Inverted Files Versus Suffix Arrays for Locating Patterns in Primary Memory


Simon Puglisi Department of Computing, Curtin University of Technology, Perth, Australia

Bill Smyth
Department of Computer Science, McMaster University, Canada.

Andrew Turpin
School of Computer Science and Information Technology, RMIT University, Melbourne, Australia.


Status

Proc. 13th Symposium on String Processing and Information Retrieval (SPIRE 2006), Glasgow, to appear October 2006.

Abstract

Recent advances in the asymptotic resource costs of pattern matching with compressed suffix arrays are attractive, but a key rival structure, the compressed inverted file, has been dismissed or ignored in papers presenting the new structures. In this paper we examine the resource requirements of compressed suffix array algorithms against compressed inverted file data structures for general pattern matching in genomic and English texts.
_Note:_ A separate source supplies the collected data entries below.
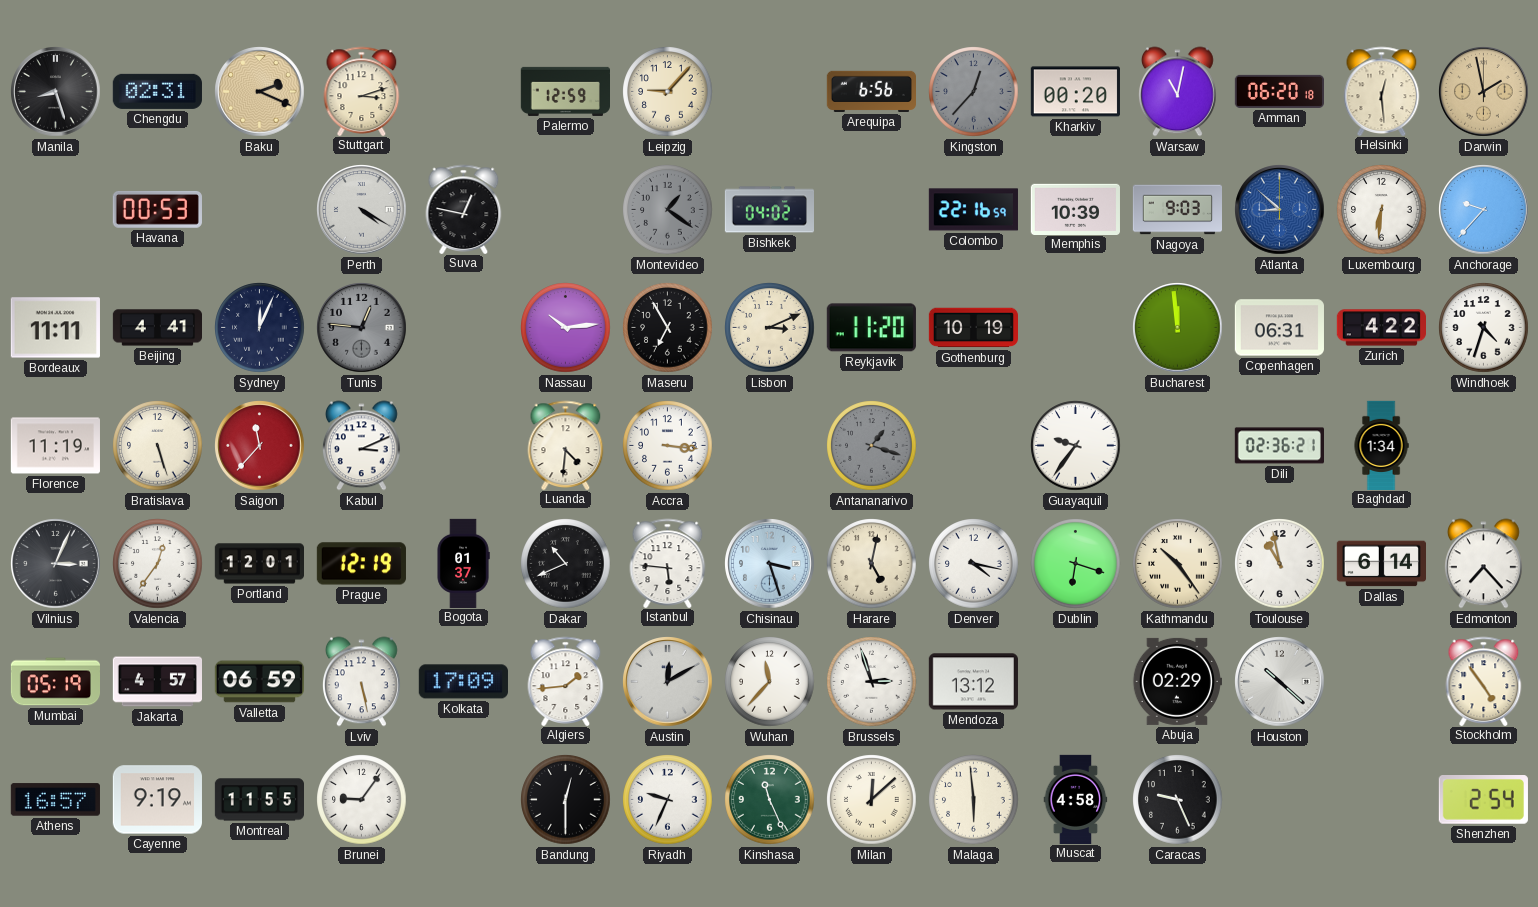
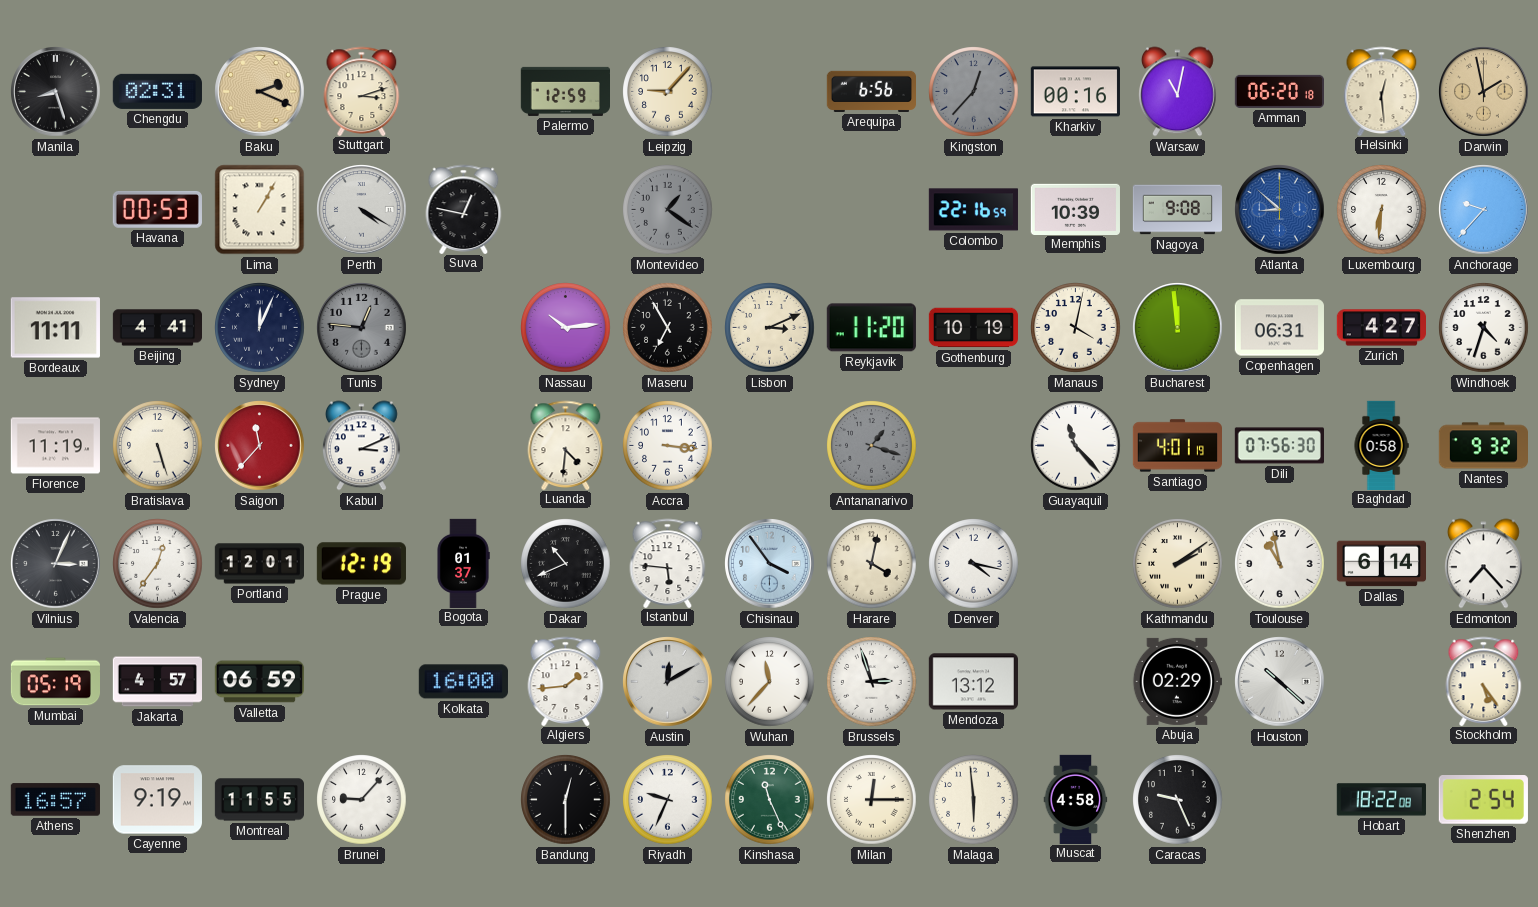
Kharkiv: 00:20 -> 00:16
Lima: none -> 1:05
Bishkek: 04:02 -> none
Nagoya: 9:03 -> 9:08
Manaus: none -> 4:02
Zurich: 4:22 -> 4:27
Guayaquil: 9:36 -> 11:23
Santiago: none -> 4:01
Dili: 02:36 -> 07:56
Baghdad: 1:34 -> 0:58
Nantes: none -> 9:32
Chisinau: 3:27 -> 3:54
Harare: 5:02 -> 4:02
Dublin: 6:18 -> none
Kathmandu: 10:24 -> 2:09
Lviv: 5:28 -> none
Kolkata: 17:09 -> 16:00
Stockholm: 4:54 -> 5:24
Brunei: 9:06 -> 9:07
Milan: 12:08 -> 12:15
Hobart: none -> 18:22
In both cases, the inverted file indexes $q$-grams, thus allowing full pattern matching capabilities, rather than simple word based search, making their functionality equivalent to the compressed suffix array structures. When using equivalent memory for the two structures, inverted files are faster at reporting the location of patterns when the number of occurrences of the patterns is high. Furthermore, inverted files easily scale up to work on external storage, while the use of succinct self indexes in external memory is an open problem.